Initially there was no suspicion against Nebe within the RSHA which was in charge of tracking down those involved in the coup. He managed to keep up the pretence for four days , visiting the daily lunch meetings with Ernst Kaltenbrunner and the other department chiefs. Nebe attended this meeting for the last time on July 24. That day, his comrade in the resistance, Wolf Heinrich Graf von Helldorf was arrested (he would be executed on August 15, 1944). Subsequently, the soil became too hot under Nebe’s feet and in the night of July 24 he joined Gisevius – who had been in hiding with a befriended couple in Berlin since July 20 – and the Strünck couple. The four of them decided to flee from Berlin in Nebe’s Mercedes but as they were unable to find a suitable hiding place they returned to Berlin after a few days and went their separate ways.
In Berlin, Nebe found shelter for a few nights with a befriended female colleague, Adelheid Gobbin. At the end of July or the beginning of August she took him to an estate on Töpchiner Straße 18 in Motzen, a village on the Motzensee in a wooded area southeast of Berlin. The estate, where others in hiding were also housed, was owned by businessman Walter Frick, whose spouse was a childhood friend of Nebe’s wife. Nebe was to remain in hiding at this address until his arrest.
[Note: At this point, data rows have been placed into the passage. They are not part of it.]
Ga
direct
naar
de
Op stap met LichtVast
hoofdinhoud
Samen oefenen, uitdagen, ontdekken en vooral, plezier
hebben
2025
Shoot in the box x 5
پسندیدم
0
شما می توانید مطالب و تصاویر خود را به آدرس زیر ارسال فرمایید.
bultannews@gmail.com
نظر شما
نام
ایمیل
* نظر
When Nebe did not appear at work on July 25, the Kripo launched a search action. Initially it was assumed he had committed suicide as he had made a depressive impression in the previous months. When he still had not been found at the beginning of August, the suspicion arose he might have had something to do with the coup. Himmler ordered he had to be found, dead or alive and a search warrant was issued. In order not to compromise the Nazi regime at home and abroad, due to the missing of a top notch official, Nebe’s function and rank in the SS were omitted. As a high reward would draw too much attention so this was limited to 50,000 Reichsmark. In November 1944, Himmler was convinced Nebe was a traitor and on November 30, 1944 he was degraded to SS-Mann, the lowest rank of the SS and dishonorably discharged.
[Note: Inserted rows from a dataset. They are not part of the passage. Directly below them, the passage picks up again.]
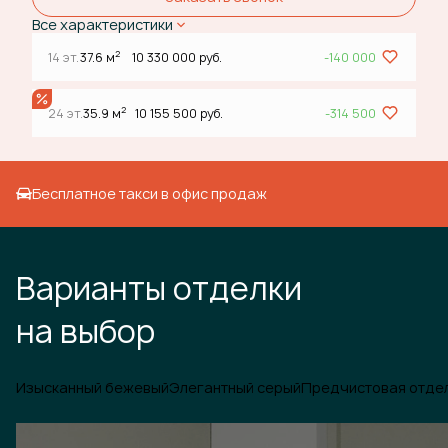
Все характеристики
2
14 эт.
37.6 м
10 330 000 руб.
-140 000
2
24 эт.
35.9 м
10 155 500 руб.
-314 500
Бесплатное такси в офис продаж
Варианты отделки
на выбор
Изысканный бежевый
Элегантный серый
Предчистовая отде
On January 16, 1945, Gobbin revealed Nebe’s whereabouts under heavy pressure to Gestapo agent Willy Litzenberg. The same night, Nebe was arrested at the Frick estate by a Gestapo team and transferred to Berlin. Towards midnight, he was interrogated for half an hour by Gestapo chief Heinrich Himmler and Kaltenbrunner in Müller’s office in the Gestapo HQ on Prinz Albrechtstraße. After this short interrogation he was taken away to a cell in the building. A day later he was taken out of his cell to be interrogated once again. This would happen frequently until February 3.
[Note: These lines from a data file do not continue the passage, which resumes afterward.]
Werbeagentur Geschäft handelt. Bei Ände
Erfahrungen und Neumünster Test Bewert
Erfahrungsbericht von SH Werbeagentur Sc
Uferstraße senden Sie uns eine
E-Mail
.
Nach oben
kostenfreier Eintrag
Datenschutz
February 7, 1945, Nebe was transferred by the SS to a cell in the SS barracks in Buchenwald concentration camp. He was imprisoned there pending his trial before the Volksgerichtshof (People’s Court) in Berlin on March 2. The court considered it established Nebe had been informed of the plans for a coup and that he knew an attempt on Hitler was part of the coup. The court also found him guilty of having made Kripo agents available to the conspirators. He was sentenced to death by hanging. According to a file of Plötzensee prison, Nebe was handed over by the Gestapo on March 2. He probably was executed as early as the next day. Contrary to Von Stauffenberg and other members of the resistance, Nebe is not honored any longer for his contribution to the coup as he had been too deeply involved in the Holocaust and other Nazi crimes.